Björn Lasse Herrmann über das Silicon Valley:"Leidensfähigkeit von Gründern ist definitiv hoch"

Björn Lasse Herrmann über das Silicon Valley: Gründer Björn Lasse Herrmann: "Ich will Probleme lösen"

Gründer Björn Lasse Herrmann: "Ich will Probleme lösen"

(Foto: OH)

Auch im Silicon Valley sind längst nicht alle jungen Unternehmen erfolgreich. Björn Lasse Herrmann entwickelt deshalb einen Start-up-Kompass, der Gründern vorhersagt, ob ihre Projekte durchstarten oder scheitern. Vierter Teil einer Serie über Kaliforniens Hightech-Standort.

Protokoll: Matthias Kolb, Palo Alto

Wenn es um das Silicon Valley geht, dann ist die Rede von Innovationen, technischem Fortschritt und den immergleichen Unternehmen: Apple, Google und Facebook. Doch die Besonderheit des 77 Kilometer langen Streifen, der im Norden Kaliforniens von San Francisco durch das Santa-Clara-Tal runter nach San José führt, machen erst die zahlreichen Start-ups und deren Gründerinnen und Gründer aus.

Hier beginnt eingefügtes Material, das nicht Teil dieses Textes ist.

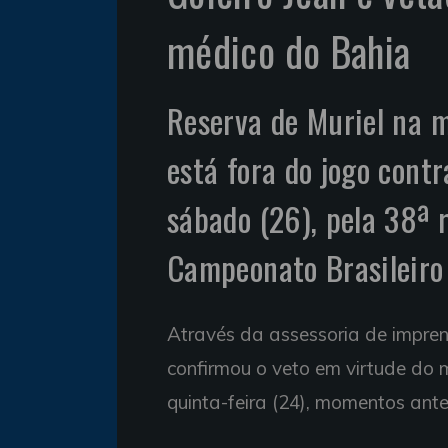
médico do Bahia
Reserva de Muriel na m
está fora do jogo contr
sábado (26), pela 38ª 
Campeonato Brasileiro
Através da assessoria de impre
confirmou o veto em virtude do m
quinta-feira (24), momentos ant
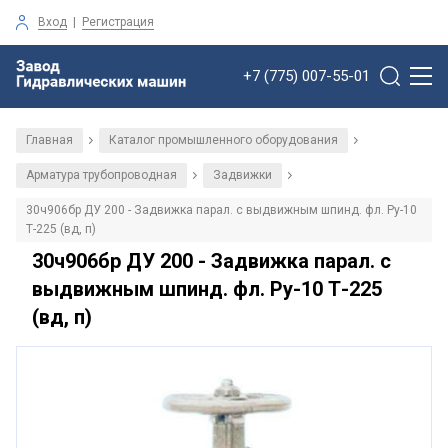
Вход
|
Регистрация
+7 (775) 007-55-01
Главная
Каталог промышленного оборудования
/
/
Арматура трубопроводная
Задвижки
/
/
30ч906бр ДУ 200 - Задвижка парал. с выдвижным шпинд. фл. Ру-10
Т-225 (вд, п)
30ч906бр ДУ 200 - Задвижка парал. с
выдвижным шпинд. фл. Ру-10 Т-225
(вд, п)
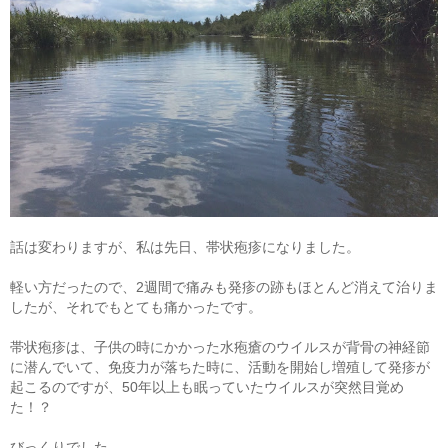
話は変わりますが、私は先日、帯状疱疹になりました。
軽い方だったので、2週間で痛みも発疹の跡もほとんど消えて治りま
したが、それでもとても痛かったです。
帯状疱疹は、子供の時にかかった水疱瘡のウイルスが背骨の神経節
に潜んでいて、免疫力が落ちた時に、活動を開始し増殖して発疹が
起こるのですが、50年以上も眠っていたウイルスが突然目覚め
た！？
びっくりでした。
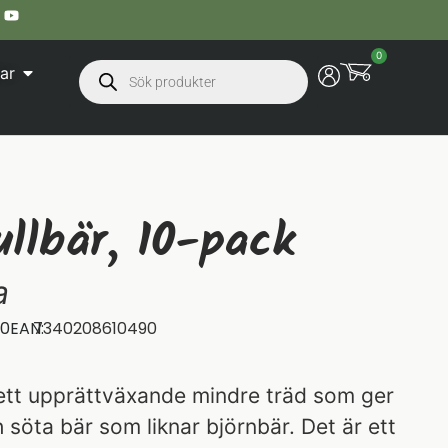
0
ar
llbär, 10-pack
a
10
EAN:
7340208610490
 ett upprättväxande mindre träd som ger
h söta bär som liknar björnbär. Det är ett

In einer kleinen Artikelserie lassen wir acht Persönlichkeiten aus der Hightech-Region zu Wort kommen - Unternehmer und TV-Sternchen, Amerikas erfolgreichsten Immobilienmakler und einen Deutschen, der an einem "Start-up-Kompass" tüftelt, der Gründern vorhersagt, ob ihre Projekte durchstarten oder scheitern werden. Bereits zu Wort kamen David Sacks, Chef des sozialen Netzwerks Yammer, Cameron Teitelman, Leiter des StartX-Gründerzentrums der Uni Stanford und Soujanha Bhumkar, Gründer des Start-ups Cooliris. Heute stellen wir Björn Lasse Herrmann, 27, Gründer des Start-up-Kompasses vor.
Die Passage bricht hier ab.